In the second phase, it can be observed that rough COPRAS has the highest correlation with the rough ARAS method of 0.900, while with other methods, rough WASPAS, rough SAW, and rough MABAC, SCC = 0.700. Taking this into account, it is concluded that rough WASPAS, rough SAW, and rough MABAC have a complete correlation, which ultimately implies that the average SCC = 0.920, which is a very high correlation of ranks.
6. Conclusions
This paper has proposed a new hybrid model that integrates FUCOM with the rough COPRAS method using the rough Dombi aggregator. This is the first time in the literature that this kind of model has been applied, that integrates the positive aspects of FUCOM method, rough set theory, rough Dombi aggregator for group decision-making, and the COPRAS method, which is one of the main contributions of this paper. In addition, the detailed and demonstrated algorithm of the rough COPRAS method also contributes to the overall field of multi-criteria decision-making.
Based on the 21 criteria of sustainability, a total of five suppliers in a construction company were considered, where it was concluded that the third and second suppliers are the best solutions regardless of any change in the model. This has been proven throughout a comprehensive sensitivity analysis in which different scenarios—with a change in the weight of criteria—were formed. The two mentioned alternatives are not sensitive to any changes in the values of the criteria. In addition, neither the change of parameter ρ, which is an integral part of the rough Dombi aggregator, affects the rankings of the third and second supplier, which has been confirmed by comparison with other approaches. The best solution in this model is completely insensitive, i.e., stable, while the ranks of other alternatives vary depending on the method of modeling the sensitivity analysis.
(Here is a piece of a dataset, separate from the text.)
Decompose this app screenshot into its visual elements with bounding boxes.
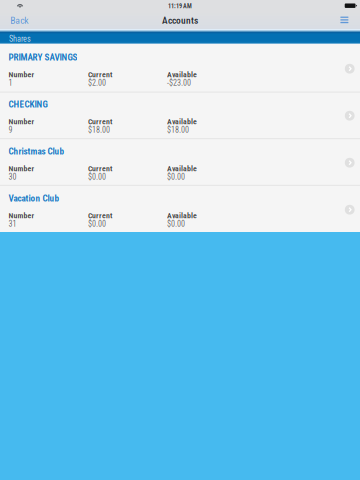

The developed model can be useful in other areas of engineering, but also when making real life decisions, since it adequately treats uncertainties by applying the theory of rough sets and subjectivity by applying the FUCOM method. Thus, it is possible to make more accurate and valid decisions that can have a huge impact on a sustainable supply chain. Future research related to this study will address the development and application of a similar model with the FUCOM method and an uncertainty theory, e.g., grey theory.